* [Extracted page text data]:
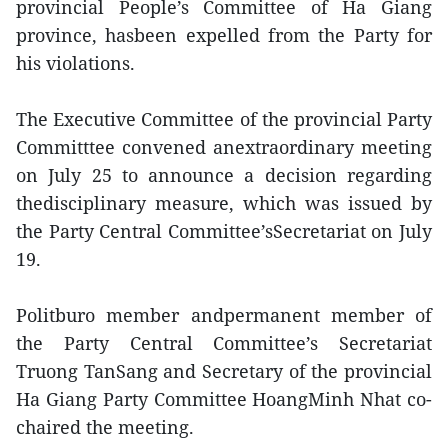
provincial People’s Committee of Ha Giang
province, hasbeen expelled from the Party for
his violations.
The Executive Committee of the provincial Party
Committtee convened anextraordinary meeting
on July 25 to announce a decision regarding
thedisciplinary measure, which was issued by
the Party Central Committee’sSecretariat on July
19.
Politburo member andpermanent member of
the Party Central Committee’s Secretariat
Truong TanSang and Secretary of the provincial
Ha Giang Party Committee HoangMinh Nhat co-
chaired the meeting.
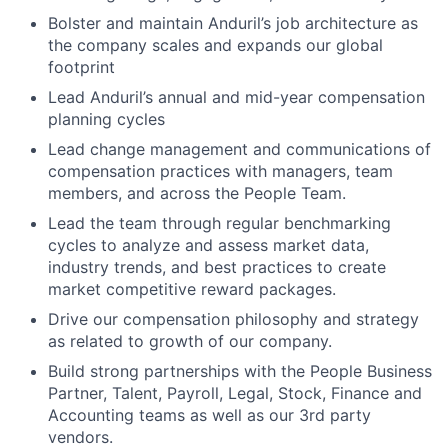
Bolster and maintain Anduril’s job architecture as
the company scales and expands our global
footprint
Lead Anduril’s annual and mid-year compensation
planning cycles
Lead change management and communications of
compensation practices with managers, team
members, and across the People Team.
Lead the team through regular benchmarking
cycles to analyze and assess market data,
industry trends, and best practices to create
market competitive reward packages.
Drive our compensation philosophy and strategy
as related to growth of our company.
Build strong partnerships with the People Business
Partner, Talent, Payroll, Legal, Stock, Finance and
Accounting teams as well as our 3rd party
vendors.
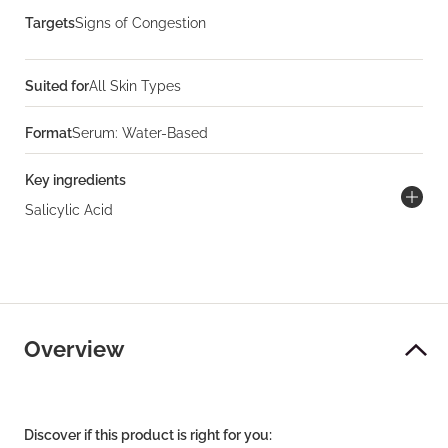
Targets
Signs of Congestion
Suited for
All Skin Types
Format
Serum: Water-Based
Key ingredients
Salicylic Acid
Overview
Discover if this product is right for you:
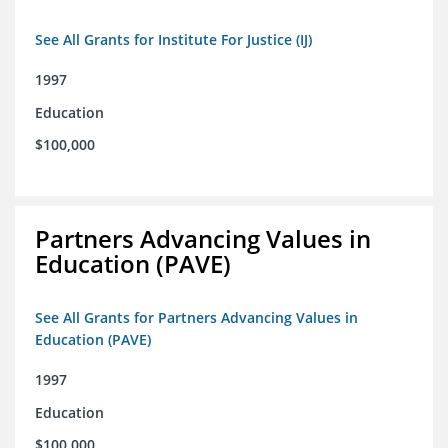
See All Grants for Institute For Justice (IJ)
1997
Education
$100,000
Partners Advancing Values in
Education (PAVE)
See All Grants for Partners Advancing Values in
Education (PAVE)
1997
Education
$100,000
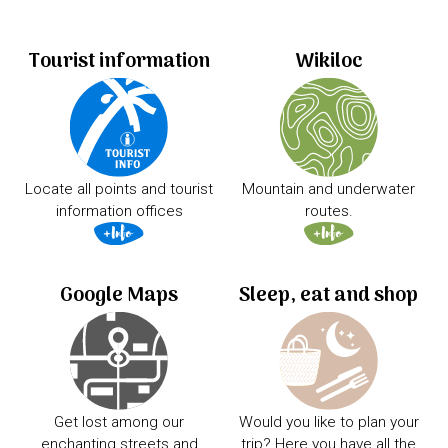
Tourist information
Wikiloc
Locate all points and tourist
Mountain and underwater
information offices
routes.
Google Maps
Sleep, eat and shop
Get lost among our
Would you like to plan your
enchanting streets and
trip? Here you have all the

* [Directions]: Each entry gets copied exactly; the pictures stay out.

* [Problem solution]:
provincial People’s Committee of Ha Giang
province, hasbeen expelled from the Party for
his violations.
The Executive Committee of the provincial Party
Committtee convened anextraordinary meeting
on July 25 to announce a decision regarding
thedisciplinary measure, which was issued by
the Party Central Committee’sSecretariat on July
19.
Politburo member andpermanent member of
the Party Central Committee’s Secretariat
Truong TanSang and Secretary of the provincial
Ha Giang Party Committee HoangMinh Nhat co-
chaired the meeting.
Bolster and maintain Anduril’s job architecture as
the company scales and expands our global
footprint
Lead Anduril’s annual and mid-year compensation
planning cycles
Lead change management and communications of
compensation practices with managers, team
members, and across the People Team.
Lead the team through regular benchmarking
cycles to analyze and assess market data,
industry trends, and best practices to create
market competitive reward packages.
Drive our compensation philosophy and strategy
as related to growth of our company.
Build strong partnerships with the People Business
Partner, Talent, Payroll, Legal, Stock, Finance and
Accounting teams as well as our 3rd party
vendors.
Targets
Signs of Congestion
Suited for
All Skin Types
Format
Serum: Water-Based
Key ingredients
Salicylic Acid
Overview
Discover if this product is right for you:
See All Grants for Institute For Justice (IJ)
1997
Education
$100,000
Partners Advancing Values in
Education (PAVE)
See All Grants for Partners Advancing Values in
Education (PAVE)
1997
Education
$100,000
Tourist information
Wikiloc
Locate all points and tourist
Mountain and underwater
information offices
routes.
Google Maps
Sleep, eat and shop
Get lost among our
Would you like to plan your
enchanting streets and
trip? Here you have all the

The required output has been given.